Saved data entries
====================

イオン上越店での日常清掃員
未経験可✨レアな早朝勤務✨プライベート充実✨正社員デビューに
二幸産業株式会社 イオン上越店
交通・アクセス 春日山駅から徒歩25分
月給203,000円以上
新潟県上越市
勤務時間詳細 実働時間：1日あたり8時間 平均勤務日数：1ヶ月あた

====================

■ Your task
Write out every line of the records exactly.

■ Solution for this problem
イオン上越店での日常清掃員
未経験可✨レアな早朝勤務✨プライベート充実✨正社員デビューに
二幸産業株式会社 イオン上越店
交通・アクセス 春日山駅から徒歩25分
月給203,000円以上
新潟県上越市
勤務時間詳細 実働時間：1日あたり8時間 平均勤務日数：1ヶ月あた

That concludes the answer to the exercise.